*** Task input Section Begins ***
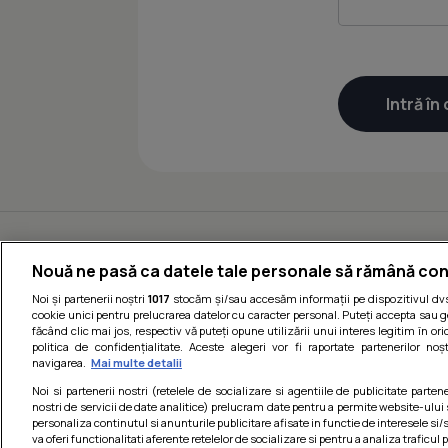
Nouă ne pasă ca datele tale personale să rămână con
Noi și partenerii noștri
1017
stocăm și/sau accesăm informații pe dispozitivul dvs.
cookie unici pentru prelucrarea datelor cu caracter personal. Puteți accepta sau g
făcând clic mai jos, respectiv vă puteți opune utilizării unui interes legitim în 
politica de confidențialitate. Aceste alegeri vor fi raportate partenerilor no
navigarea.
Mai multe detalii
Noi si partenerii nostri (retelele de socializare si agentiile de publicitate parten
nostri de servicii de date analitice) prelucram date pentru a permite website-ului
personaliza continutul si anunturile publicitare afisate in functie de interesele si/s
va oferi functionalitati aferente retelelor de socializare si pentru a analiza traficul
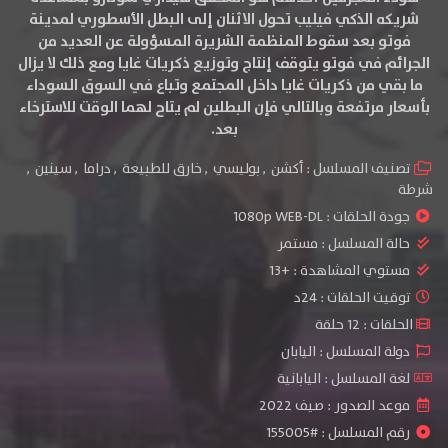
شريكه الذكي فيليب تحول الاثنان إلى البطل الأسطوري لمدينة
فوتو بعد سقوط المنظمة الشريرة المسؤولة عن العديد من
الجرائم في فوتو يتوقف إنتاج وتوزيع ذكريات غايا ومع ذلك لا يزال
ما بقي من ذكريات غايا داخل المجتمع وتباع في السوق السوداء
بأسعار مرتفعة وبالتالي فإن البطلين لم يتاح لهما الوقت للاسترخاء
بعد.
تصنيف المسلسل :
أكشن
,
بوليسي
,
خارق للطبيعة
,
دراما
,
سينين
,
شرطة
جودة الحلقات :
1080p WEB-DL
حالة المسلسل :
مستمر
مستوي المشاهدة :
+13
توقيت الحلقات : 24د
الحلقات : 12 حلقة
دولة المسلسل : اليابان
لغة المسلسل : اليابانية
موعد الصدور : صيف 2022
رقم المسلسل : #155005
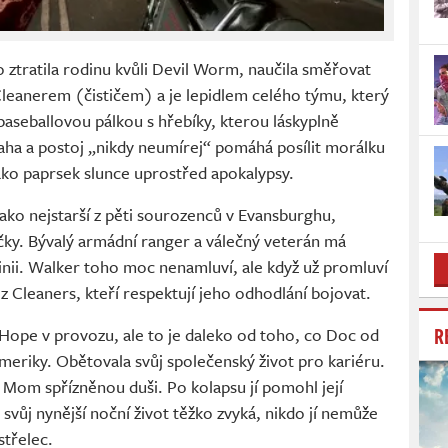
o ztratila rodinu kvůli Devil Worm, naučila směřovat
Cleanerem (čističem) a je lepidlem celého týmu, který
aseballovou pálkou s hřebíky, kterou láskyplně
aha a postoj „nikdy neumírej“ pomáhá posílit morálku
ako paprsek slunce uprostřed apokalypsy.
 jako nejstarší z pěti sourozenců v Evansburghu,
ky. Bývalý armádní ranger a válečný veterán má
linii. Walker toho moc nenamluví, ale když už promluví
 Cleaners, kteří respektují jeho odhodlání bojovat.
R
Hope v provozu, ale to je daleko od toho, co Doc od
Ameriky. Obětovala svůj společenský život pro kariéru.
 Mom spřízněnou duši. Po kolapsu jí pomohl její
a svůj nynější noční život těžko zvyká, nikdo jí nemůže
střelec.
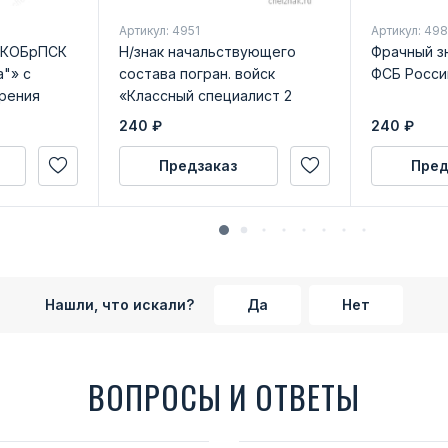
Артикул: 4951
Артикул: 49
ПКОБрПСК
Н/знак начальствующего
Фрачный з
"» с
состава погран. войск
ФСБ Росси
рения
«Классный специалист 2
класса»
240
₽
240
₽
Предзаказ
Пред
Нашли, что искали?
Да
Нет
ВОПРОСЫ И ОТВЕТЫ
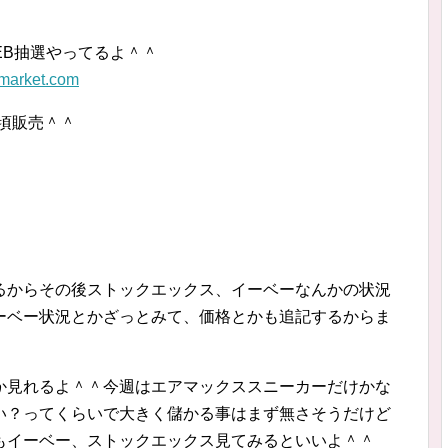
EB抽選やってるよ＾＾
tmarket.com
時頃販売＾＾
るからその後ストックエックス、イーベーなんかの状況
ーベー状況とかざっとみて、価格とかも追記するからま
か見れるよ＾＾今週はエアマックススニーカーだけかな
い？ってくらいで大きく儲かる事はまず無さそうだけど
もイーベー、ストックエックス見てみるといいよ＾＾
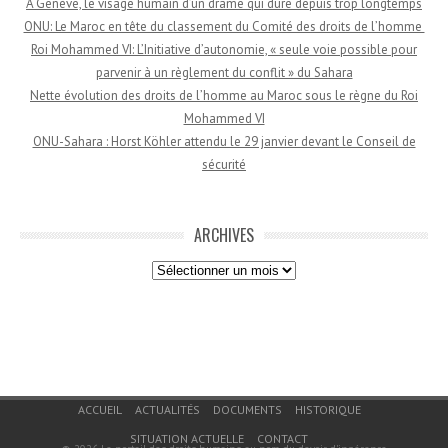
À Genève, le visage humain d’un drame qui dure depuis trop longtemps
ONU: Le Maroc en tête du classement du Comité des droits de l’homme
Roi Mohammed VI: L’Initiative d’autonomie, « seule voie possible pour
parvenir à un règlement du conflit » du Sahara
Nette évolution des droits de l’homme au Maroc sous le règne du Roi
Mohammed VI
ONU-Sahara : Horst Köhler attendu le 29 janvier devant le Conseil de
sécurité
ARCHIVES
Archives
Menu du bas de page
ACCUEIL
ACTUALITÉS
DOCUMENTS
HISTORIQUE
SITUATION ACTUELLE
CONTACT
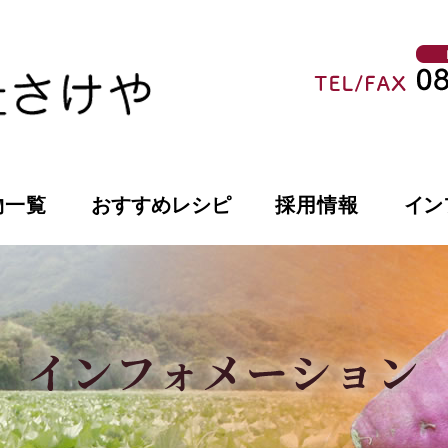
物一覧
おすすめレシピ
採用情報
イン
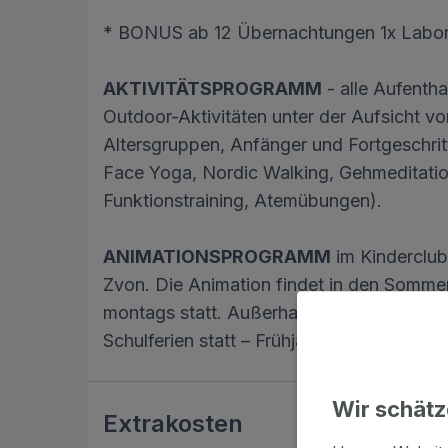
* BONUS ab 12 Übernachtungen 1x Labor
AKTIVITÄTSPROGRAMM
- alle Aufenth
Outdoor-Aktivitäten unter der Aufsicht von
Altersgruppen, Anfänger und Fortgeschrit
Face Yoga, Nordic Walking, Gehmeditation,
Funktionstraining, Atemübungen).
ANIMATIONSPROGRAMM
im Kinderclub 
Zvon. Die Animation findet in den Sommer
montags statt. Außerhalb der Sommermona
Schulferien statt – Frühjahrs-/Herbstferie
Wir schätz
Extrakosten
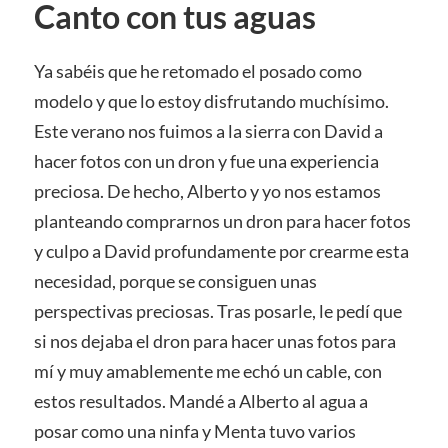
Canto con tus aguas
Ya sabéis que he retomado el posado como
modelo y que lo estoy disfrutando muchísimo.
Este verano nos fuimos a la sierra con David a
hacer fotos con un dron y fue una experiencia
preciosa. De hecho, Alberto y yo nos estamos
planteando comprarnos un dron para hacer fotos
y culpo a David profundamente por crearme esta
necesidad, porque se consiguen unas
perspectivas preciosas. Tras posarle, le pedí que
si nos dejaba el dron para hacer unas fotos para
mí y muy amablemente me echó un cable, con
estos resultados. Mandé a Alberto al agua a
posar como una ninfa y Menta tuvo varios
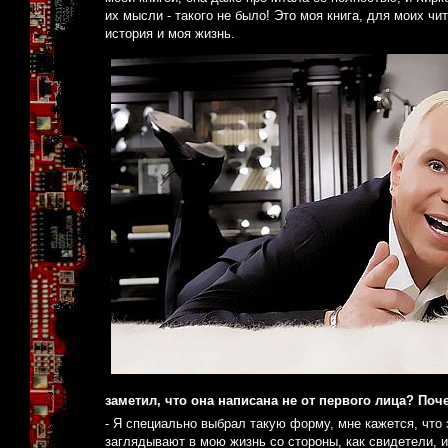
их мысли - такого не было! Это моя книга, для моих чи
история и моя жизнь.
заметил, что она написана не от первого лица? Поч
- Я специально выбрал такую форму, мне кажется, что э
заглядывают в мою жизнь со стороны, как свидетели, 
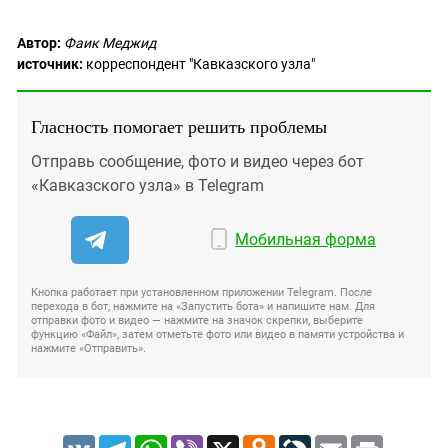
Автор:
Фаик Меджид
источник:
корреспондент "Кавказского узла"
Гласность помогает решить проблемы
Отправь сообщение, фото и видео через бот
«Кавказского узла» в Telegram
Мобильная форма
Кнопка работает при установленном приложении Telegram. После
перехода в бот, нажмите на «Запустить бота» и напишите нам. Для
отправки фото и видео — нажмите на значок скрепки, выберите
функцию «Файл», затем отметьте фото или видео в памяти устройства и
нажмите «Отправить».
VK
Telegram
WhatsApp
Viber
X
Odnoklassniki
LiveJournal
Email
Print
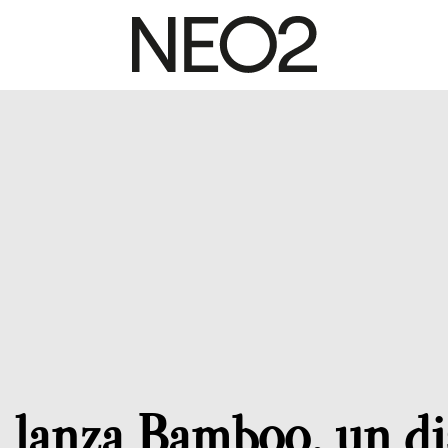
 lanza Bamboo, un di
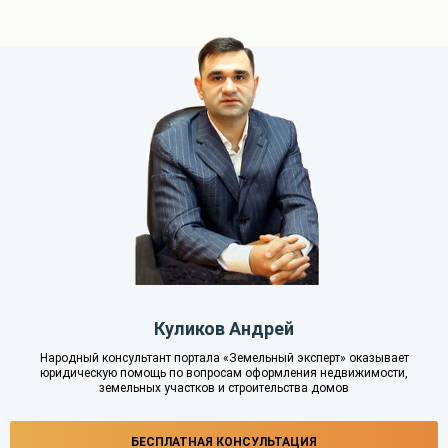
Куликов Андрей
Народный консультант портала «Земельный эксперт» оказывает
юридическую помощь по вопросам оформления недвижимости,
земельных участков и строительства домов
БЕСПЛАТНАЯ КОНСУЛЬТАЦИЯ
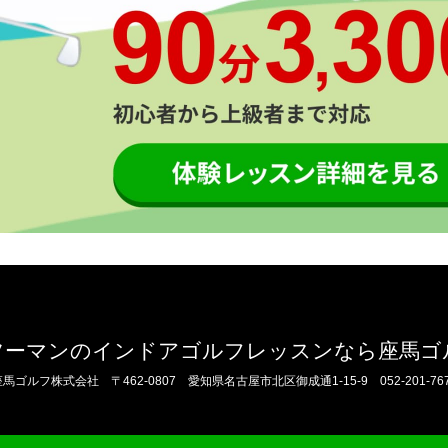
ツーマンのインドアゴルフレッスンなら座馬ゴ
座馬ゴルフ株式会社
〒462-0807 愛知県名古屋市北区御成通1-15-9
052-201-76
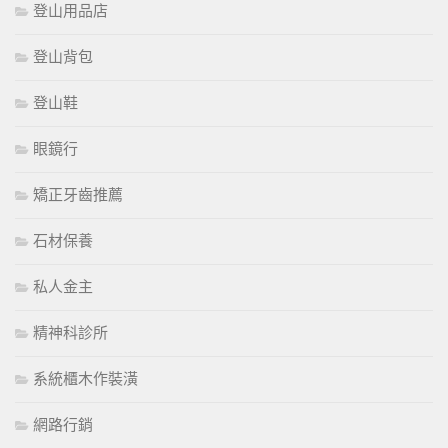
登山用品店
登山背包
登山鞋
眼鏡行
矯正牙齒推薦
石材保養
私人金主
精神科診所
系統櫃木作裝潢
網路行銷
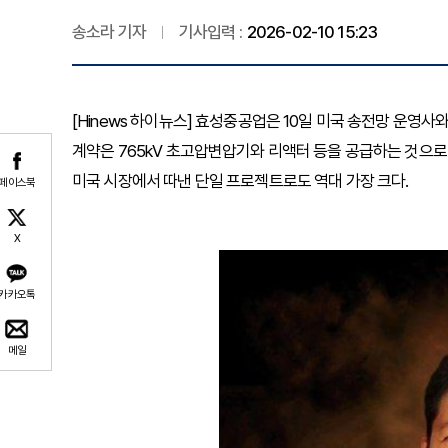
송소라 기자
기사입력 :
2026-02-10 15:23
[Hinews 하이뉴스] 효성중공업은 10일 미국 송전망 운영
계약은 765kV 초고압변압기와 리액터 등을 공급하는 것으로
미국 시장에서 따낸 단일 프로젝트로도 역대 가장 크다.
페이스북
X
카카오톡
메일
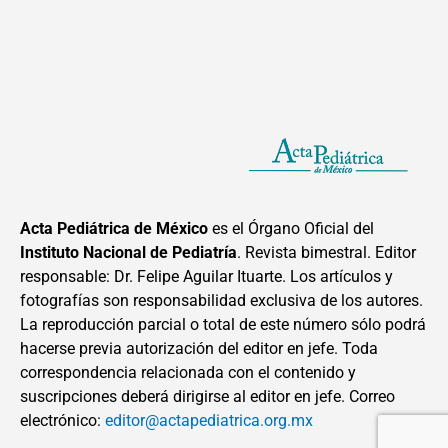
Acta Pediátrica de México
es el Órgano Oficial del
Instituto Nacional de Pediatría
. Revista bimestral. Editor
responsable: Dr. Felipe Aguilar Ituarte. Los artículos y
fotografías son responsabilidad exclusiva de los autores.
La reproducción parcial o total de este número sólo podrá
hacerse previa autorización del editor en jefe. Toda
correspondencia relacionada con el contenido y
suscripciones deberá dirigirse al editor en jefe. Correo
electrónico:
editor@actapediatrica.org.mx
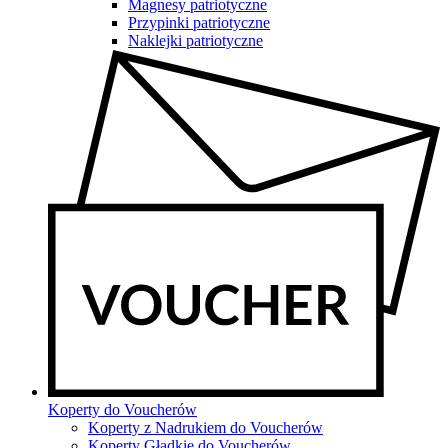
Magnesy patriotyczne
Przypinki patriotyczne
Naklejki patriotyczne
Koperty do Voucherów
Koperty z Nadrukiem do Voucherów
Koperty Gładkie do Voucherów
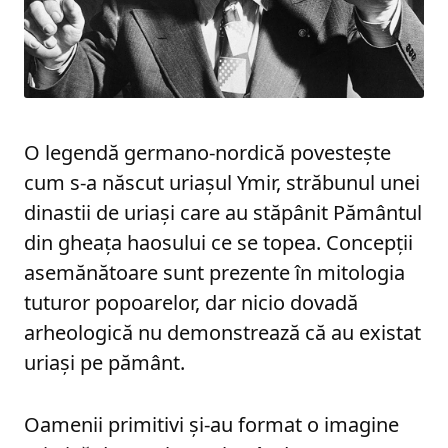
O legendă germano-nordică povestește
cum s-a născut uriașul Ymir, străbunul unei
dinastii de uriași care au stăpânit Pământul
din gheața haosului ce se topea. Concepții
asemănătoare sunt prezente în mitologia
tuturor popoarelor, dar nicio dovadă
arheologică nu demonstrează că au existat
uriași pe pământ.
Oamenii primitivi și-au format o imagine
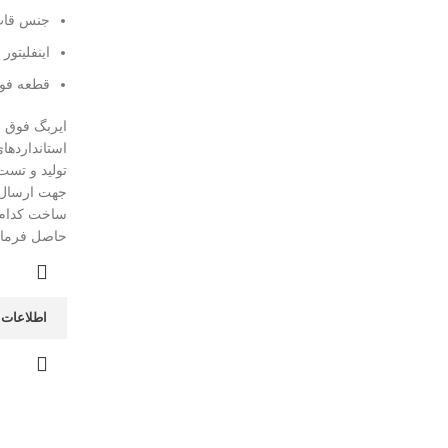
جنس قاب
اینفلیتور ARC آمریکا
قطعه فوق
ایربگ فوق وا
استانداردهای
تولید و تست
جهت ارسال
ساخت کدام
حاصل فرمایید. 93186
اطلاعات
*** Task input Section Ends ***
▶ _Work task_:
Reproduce the data in full. Do not carry over any picture.

▶ _Response_:
Nouă ne pasă ca datele tale personale să rămână con
Noi și partenerii noștri
1017
stocăm și/sau accesăm informații pe dispozitivul dvs.
cookie unici pentru prelucrarea datelor cu caracter personal. Puteți accepta sau g
făcând clic mai jos, respectiv vă puteți opune utilizării unui interes legitim în 
politica de confidențialitate. Aceste alegeri vor fi raportate partenerilor no
navigarea.
Mai multe detalii
Noi si partenerii nostri (retelele de socializare si agentiile de publicitate parten
nostri de servicii de date analitice) prelucram date pentru a permite website-ului
personaliza continutul si anunturile publicitare afisate in functie de interesele si/s
va oferi functionalitati aferente retelelor de socializare si pentru a analiza traficul
شريكه الذكي فيليب تحول الاثنان إلى البطل الأسطوري لمدينة
فوتو بعد سقوط المنظمة الشريرة المسؤولة عن العديد من
الجرائم في فوتو يتوقف إنتاج وتوزيع ذكريات غايا ومع ذلك لا يزال
ما بقي من ذكريات غايا داخل المجتمع وتباع في السوق السوداء
بأسعار مرتفعة وبالتالي فإن البطلين لم يتاح لهما الوقت للاسترخاء
بعد.
تصنيف المسلسل :
أكشن
,
بوليسي
,
خارق للطبيعة
,
دراما
,
سينين
,
شرطة
جودة الحلقات :
1080p WEB-DL
حالة المسلسل :
مستمر
مستوي المشاهدة :
+13
توقيت الحلقات : 24د
الحلقات : 12 حلقة
دولة المسلسل : اليابان
لغة المسلسل : اليابانية
موعد الصدور : صيف 2022
رقم المسلسل : #155005
o ztratila rodinu kvůli Devil Worm, naučila směřovat
Cleanerem (čističem) a je lepidlem celého týmu, který
aseballovou pálkou s hřebíky, kterou láskyplně
aha a postoj „nikdy neumírej“ pomáhá posílit morálku
ako paprsek slunce uprostřed apokalypsy.
 jako nejstarší z pěti sourozenců v Evansburghu,
ky. Bývalý armádní ranger a válečný veterán má
linii. Walker toho moc nenamluví, ale když už promluví
 Cleaners, kteří respektují jeho odhodlání bojovat.
R
Hope v provozu, ale to je daleko od toho, co Doc od
Ameriky. Obětovala svůj společenský život pro kariéru.
 Mom spřízněnou duši. Po kolapsu jí pomohl její
a svůj nynější noční život těžko zvyká, nikdo jí nemůže
střelec.
Артикул: 4951
Артикул: 49
ПКОБрПСК
Н/знак начальствующего
Фрачный з
"» с
состава погран. войск
ФСБ Росси
рения
«Классный специалист 2
класса»
240
₽
240
₽
Предзаказ
Пред
Нашли, что искали?
Да
Нет
ВОПРОСЫ И ОТВЕТЫ
EB抽選やってるよ＾＾
tmarket.com
時頃販売＾＾
るからその後ストックエックス、イーベーなんかの状況
ーベー状況とかざっとみて、価格とかも追記するからま
か見れるよ＾＾今週はエアマックススニーカーだけかな
い？ってくらいで大きく儲かる事はまず無さそうだけど
もイーベー、ストックエックス見てみるといいよ＾＾
À Genève, le visage humain d’un drame qui dure depuis trop longtemps
ONU: Le Maroc en tête du classement du Comité des droits de l’homme
Roi Mohammed VI: L’Initiative d’autonomie, « seule voie possible pour
parvenir à un règlement du conflit » du Sahara
Nette évolution des droits de l’homme au Maroc sous le règne du Roi
Mohammed VI
ONU-Sahara : Horst Köhler attendu le 29 janvier devant le Conseil de
sécurité
ARCHIVES
Archives
Menu du bas de page
ACCUEIL
ACTUALITÉS
DOCUMENTS
HISTORIQUE
SITUATION ACTUELLE
CONTACT
物一覧
おすすめレシピ
採用情報
イン
* BONUS ab 12 Übernachtungen 1x Labor
AKTIVITÄTSPROGRAMM
- alle Aufenth
Outdoor-Aktivitäten unter der Aufsicht von
Altersgruppen, Anfänger und Fortgeschrit
Face Yoga, Nordic Walking, Gehmeditation,
Funktionstraining, Atemübungen).
ANIMATIONSPROGRAMM
im Kinderclub 
Zvon. Die Animation findet in den Sommer
montags statt. Außerhalb der Sommermona
Schulferien statt – Frühjahrs-/Herbstferie
Wir schätz
Extrakosten
Canto con tus aguas
Ya sabéis que he retomado el posado como
modelo y que lo estoy disfrutando muchísimo.
Este verano nos fuimos a la sierra con David a
hacer fotos con un dron y fue una experiencia
preciosa. De hecho, Alberto y yo nos estamos
planteando comprarnos un dron para hacer fotos
y culpo a David profundamente por crearme esta
necesidad, porque se consiguen unas
perspectivas preciosas. Tras posarle, le pedí que
si nos dejaba el dron para hacer unas fotos para
mí y muy amablemente me echó un cable, con
estos resultados. Mandé a Alberto al agua a
posar como una ninfa y Menta tuvo varios
их мысли - такого не было! Это моя книга, для моих чи
история и моя жизнь.
заметил, что она написана не от первого лица? Поч
- Я специально выбрал такую форму, мне кажется, что э
заглядывают в мою жизнь со стороны, как свидетели, 
Автор:
Фаик Меджид
источник:
корреспондент "Кавказского узла"
Гласность помогает решить проблемы
Отправь сообщение, фото и видео через бот
«Кавказского узла» в Telegram
Мобильная форма
Кнопка работает при установленном приложении Telegram. После
перехода в бот, нажмите на «Запустить бота» и напишите нам. Для
отправки фото и видео — нажмите на значок скрепки, выберите
функцию «Файл», затем отметьте фото или видео в памяти устройства и
нажмите «Отправить».
VK
Telegram
WhatsApp
Viber
X
Odnoklassniki
LiveJournal
Email
Print
 lanza Bamboo, un di
Куликов Андрей
Народный консультант портала «Земельный эксперт» оказывает
юридическую помощь по вопросам оформления недвижимости,
земельных участков и строительства домов
БЕСПЛАТНАЯ КОНСУЛЬТАЦИЯ
ツーマンのインドアゴルフレッスンなら座馬ゴ
座馬ゴルフ株式会社
〒462-0807 愛知県名古屋市北区御成通1-15-9
052-201-76
登山用品店
登山背包
登山鞋
眼鏡行
矯正牙齒推薦
石材保養
私人金主
精神科診所
系統櫃木作裝潢
網路行銷
송소라 기자
기사입력 :
2026-02-10 15:23
[Hinews 하이뉴스] 효성중공업은 10일 미국 송전망 운영
계약은 765kV 초고압변압기와 리액터 등을 공급하는 것으로
미국 시장에서 따낸 단일 프로젝트로도 역대 가장 크다.
페이스북
X
카카오톡
메일
Acta Pediátrica de México
es el Órgano Oficial del
Instituto Nacional de Pediatría
. Revista bimestral. Editor
responsable: Dr. Felipe Aguilar Ituarte. Los artículos y
fotografías son responsabilidad exclusiva de los autores.
La reproducción parcial o total de este número sólo podrá
hacerse previa autorización del editor en jefe. Toda
correspondencia relacionada con el contenido y
suscripciones deberá dirigirse al editor en jefe. Correo
electrónico:
editor@actapediatrica.org.mx
Magnesy patriotyczne
Przypinki patriotyczne
Naklejki patriotyczne
Koperty do Voucherów
Koperty z Nadrukiem do Voucherów
Koperty Gładkie do Voucherów
O legendă germano-nordică povestește
cum s-a născut uriașul Ymir, străbunul unei
dinastii de uriași care au stăpânit Pământul
din gheața haosului ce se topea. Concepții
asemănătoare sunt prezente în mitologia
tuturor popoarelor, dar nicio dovadă
arheologică nu demonstrează că au existat
uriași pe pământ.
Oamenii primitivi și-au format o imagine
جنس قاب
اینفلیتور ARC آمریکا
قطعه فوق
ایربگ فوق وا
استانداردهای
تولید و تست
جهت ارسال
ساخت کدام
حاصل فرمایید. 93186
اطلاعات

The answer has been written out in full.